Advanced Module: Progressive Delivery (Canary with Traefik + Flagger)
Why This Module Exists
Safe delivery is not only “deploy or rollback”. This module adds ingress-driven progressive rollout guardrails:
- weighted canary rollout with measurable abort criteria
- Traefik ingress-level traffic splitting
- Flagger automated analysis and rollback
Incident Hook
A full rollout passes smoke checks but fails under real production traffic mix. Error rate and latency spike after deploy, and rollback starts late because detection is manual.
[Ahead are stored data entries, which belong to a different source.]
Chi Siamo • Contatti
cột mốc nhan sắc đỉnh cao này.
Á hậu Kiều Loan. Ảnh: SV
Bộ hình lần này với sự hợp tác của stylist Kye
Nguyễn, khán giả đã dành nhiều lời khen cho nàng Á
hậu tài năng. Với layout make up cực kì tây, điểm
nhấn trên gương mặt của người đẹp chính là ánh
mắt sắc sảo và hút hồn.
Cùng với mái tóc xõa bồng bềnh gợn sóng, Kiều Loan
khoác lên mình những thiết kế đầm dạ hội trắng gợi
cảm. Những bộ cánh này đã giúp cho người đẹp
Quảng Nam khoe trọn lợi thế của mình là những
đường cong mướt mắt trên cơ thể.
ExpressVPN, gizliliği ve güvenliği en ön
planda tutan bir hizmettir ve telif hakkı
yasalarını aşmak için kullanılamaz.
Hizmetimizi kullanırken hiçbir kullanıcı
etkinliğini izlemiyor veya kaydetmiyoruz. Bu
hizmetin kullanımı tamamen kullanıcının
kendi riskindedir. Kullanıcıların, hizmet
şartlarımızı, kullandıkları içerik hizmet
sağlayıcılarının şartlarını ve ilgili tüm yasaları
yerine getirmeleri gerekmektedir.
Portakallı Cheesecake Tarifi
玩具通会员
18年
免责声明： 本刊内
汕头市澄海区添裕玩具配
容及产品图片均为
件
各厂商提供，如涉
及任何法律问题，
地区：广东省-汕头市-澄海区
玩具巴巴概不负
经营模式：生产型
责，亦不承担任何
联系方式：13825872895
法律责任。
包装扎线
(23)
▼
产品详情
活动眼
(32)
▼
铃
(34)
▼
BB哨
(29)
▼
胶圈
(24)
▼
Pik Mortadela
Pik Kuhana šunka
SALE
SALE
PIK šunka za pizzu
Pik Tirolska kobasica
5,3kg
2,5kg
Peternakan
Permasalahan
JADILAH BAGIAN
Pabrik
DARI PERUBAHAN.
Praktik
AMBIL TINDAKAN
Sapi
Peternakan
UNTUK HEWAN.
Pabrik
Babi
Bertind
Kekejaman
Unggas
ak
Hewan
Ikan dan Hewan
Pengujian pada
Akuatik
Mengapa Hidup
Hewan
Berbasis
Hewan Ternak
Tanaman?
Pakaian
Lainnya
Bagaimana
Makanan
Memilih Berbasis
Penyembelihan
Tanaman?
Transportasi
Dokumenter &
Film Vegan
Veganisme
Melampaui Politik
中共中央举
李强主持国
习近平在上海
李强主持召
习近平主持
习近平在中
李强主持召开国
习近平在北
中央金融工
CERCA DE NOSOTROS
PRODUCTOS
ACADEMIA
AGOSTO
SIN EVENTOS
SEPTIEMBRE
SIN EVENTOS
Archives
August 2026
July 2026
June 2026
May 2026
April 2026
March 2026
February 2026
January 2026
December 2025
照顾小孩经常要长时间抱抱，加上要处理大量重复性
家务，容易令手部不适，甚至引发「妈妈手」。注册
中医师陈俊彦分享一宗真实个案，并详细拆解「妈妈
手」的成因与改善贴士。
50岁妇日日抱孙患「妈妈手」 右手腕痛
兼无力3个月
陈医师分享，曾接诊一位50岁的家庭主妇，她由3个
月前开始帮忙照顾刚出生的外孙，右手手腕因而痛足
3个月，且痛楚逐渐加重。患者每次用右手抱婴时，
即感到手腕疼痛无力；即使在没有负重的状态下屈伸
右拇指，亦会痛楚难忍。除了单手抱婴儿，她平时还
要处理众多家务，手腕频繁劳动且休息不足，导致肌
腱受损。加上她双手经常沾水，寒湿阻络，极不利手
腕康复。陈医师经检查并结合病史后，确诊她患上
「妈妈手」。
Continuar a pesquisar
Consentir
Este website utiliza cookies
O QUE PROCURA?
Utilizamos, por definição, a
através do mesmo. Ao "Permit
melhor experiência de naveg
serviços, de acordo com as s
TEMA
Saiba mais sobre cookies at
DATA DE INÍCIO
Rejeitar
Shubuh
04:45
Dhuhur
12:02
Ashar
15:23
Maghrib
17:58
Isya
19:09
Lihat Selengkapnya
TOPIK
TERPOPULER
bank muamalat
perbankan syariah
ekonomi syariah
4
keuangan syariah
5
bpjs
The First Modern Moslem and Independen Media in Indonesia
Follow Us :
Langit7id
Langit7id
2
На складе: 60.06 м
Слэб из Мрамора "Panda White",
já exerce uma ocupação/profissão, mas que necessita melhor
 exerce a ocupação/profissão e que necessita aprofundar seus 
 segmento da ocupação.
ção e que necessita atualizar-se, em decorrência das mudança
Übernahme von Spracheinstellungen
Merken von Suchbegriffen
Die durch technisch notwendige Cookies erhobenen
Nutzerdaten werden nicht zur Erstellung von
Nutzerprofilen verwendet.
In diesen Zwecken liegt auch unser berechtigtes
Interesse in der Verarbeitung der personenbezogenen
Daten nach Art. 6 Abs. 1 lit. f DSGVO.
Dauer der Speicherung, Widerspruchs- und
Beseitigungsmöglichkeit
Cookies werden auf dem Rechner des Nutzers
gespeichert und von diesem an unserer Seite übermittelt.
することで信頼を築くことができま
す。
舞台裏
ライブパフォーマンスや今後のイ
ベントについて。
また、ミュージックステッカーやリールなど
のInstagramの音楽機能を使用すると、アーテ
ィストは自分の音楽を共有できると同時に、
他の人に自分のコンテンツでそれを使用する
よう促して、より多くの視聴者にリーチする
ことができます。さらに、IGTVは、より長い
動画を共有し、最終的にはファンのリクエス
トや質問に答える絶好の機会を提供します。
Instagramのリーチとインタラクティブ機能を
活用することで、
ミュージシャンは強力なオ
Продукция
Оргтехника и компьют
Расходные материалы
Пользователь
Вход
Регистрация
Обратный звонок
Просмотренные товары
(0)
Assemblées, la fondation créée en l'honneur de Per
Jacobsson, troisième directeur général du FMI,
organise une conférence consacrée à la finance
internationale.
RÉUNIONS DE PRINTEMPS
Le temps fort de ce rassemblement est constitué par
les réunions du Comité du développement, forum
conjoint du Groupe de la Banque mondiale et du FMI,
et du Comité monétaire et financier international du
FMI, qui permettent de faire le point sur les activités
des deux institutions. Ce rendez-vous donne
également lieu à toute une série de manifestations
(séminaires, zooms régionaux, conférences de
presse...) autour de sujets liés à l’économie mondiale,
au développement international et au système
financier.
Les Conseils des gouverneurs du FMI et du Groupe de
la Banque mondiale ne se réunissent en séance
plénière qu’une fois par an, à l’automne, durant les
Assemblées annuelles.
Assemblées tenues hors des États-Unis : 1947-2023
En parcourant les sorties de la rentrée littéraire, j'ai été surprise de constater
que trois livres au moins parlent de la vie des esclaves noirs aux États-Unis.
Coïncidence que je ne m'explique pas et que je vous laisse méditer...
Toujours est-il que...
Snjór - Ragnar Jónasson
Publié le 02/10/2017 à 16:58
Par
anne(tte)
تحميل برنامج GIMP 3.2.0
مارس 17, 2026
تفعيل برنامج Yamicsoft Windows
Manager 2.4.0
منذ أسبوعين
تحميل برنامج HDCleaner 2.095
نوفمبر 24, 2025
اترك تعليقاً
The team needs controlled traffic progression with automatic safety checks.
What AI Would Propose (Brave Junior)
- “Ship 100% now; we can rollback if needed.”
- “Canary is too slow for this fix.”
- “Use ad-hoc routing rules without SLO checks.”
Why this sounds reasonable:
- fastest short-term path
- fewer moving parts in one deploy
Why This Is Dangerous
- blast radius is immediate and broad
- no objective stop conditions during rollout
- unchecked rollout can hide impact until it is too late
Guardrails That Stop It
- traffic progression in controlled steps (for example 10% -> 20% -> 30% -> 40% -> 50%)
- abort on SLO violation (error rate, latency, success rate)
- Traefik ingress metrics provide request-level visibility
- rollback path tested before canary start
Abort Criteria (Concrete Defaults)
Example production-safe defaults:
- error rate increase >= 2x baseline over 5 minutes -> abort
- p95 latency increase >= 30% over baseline -> abort
- success rate below 99% for guarded endpoint -> abort
Module Scope
- Traefik ingress baseline (IngressRoute, TraefikService, dashboard).
- Canary rollout flow (Flagger + Traefik weighted routing).
- Evidence capture for rollout decision and postmortem.
Safe Workflow (Step-by-Step)
- Verify Traefik ingress and Flagger controller are healthy.
- Start canary with bounded traffic progression and explicit blast limits.
- Monitor abort criteria continuously (error rate, latency, success rate).
- Auto-abort/rollback immediately on SLO threshold breach.
- Record decision with evidence from Flagger events and Prometheus metrics.
Max Blast Limits
Apply hard caps during progressive delivery:
- max canary traffic before full confidence: 25-50% (context dependent)
- max experiment duration without decision: progressDeadlineSeconds (for example 600 seconds)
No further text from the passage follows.